## TASK TO COMPLETE
From the first line of the records below, transcribe each line exactly up to and including the one with "Sứ mệnh của"; pictures stay out.

Segment Start: RECORDS PROVIDED

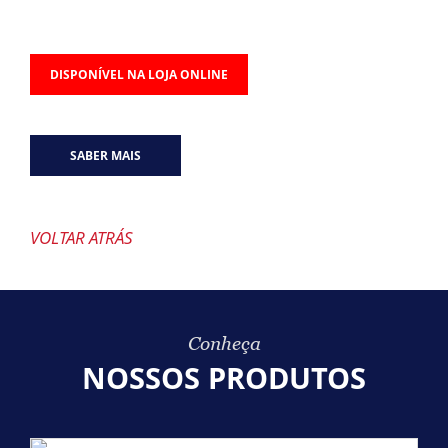
DISPONÍVEL NA LOJA ONLINE
SABER MAIS
VOLTAR ATRÁS
Conheça
NOSSOS PRODUTOS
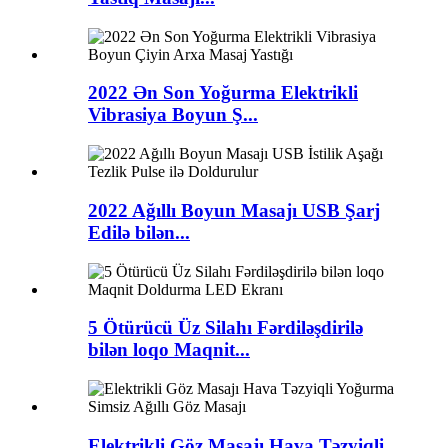
2022 Ən Son Yoğurma Elektrikli
Vibrasiya Boyun Ş...
2022 Ağıllı Boyun Masajı USB Şarj
Edilə bilən...
5 Ötürücü Üz Silahı Fərdiləşdirilə
bilən loqo Maqnit...
Elektrikli Göz Masajı Hava Təzyiqli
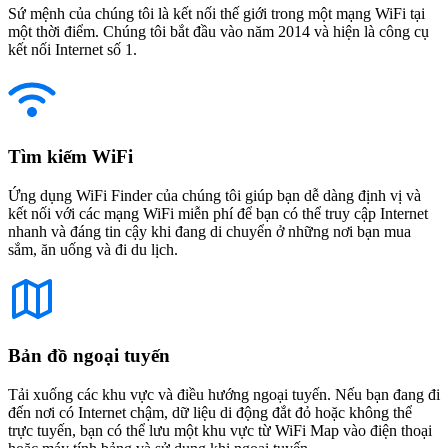
Sứ mệnh của chúng tôi là kết nối thế giới trong một mạng WiFi tại
một thời điểm. Chúng tôi bắt đầu vào năm 2014 và hiện là công cụ
kết nối Internet số 1.
Tìm kiếm WiFi
Ứng dụng WiFi Finder của chúng tôi giúp bạn dễ dàng định vị và
kết nối với các mạng WiFi miễn phí để bạn có thể truy cập Internet
nhanh và đáng tin cậy khi đang di chuyển ở những nơi bạn mua
sắm, ăn uống và đi du lịch.
Bản đồ ngoại tuyến
Tải xuống các khu vực và điều hướng ngoại tuyến. Nếu bạn đang đi
đến nơi có Internet chậm, dữ liệu di động đắt đỏ hoặc không thể
trực tuyến, bạn có thể lưu một khu vực từ WiFi Map vào điện thoại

Segment End: RECORDS PROVIDED

## RESULT OF THIS TASK
DISPONÍVEL NA LOJA ONLINE
SABER MAIS
VOLTAR ATRÁS
Conheça
NOSSOS PRODUTOS
2022 Ən Son Yoğurma Elektrikli
Vibrasiya Boyun Ş...
2022 Ağıllı Boyun Masajı USB Şarj
Edilə bilən...
5 Ötürücü Üz Silahı Fərdiləşdirilə
bilən loqo Maqnit...
Elektrikli Göz Masajı Hava Təzyiqli
Sứ mệnh của chúng tôi là kết nối thế giới trong một mạng WiFi tại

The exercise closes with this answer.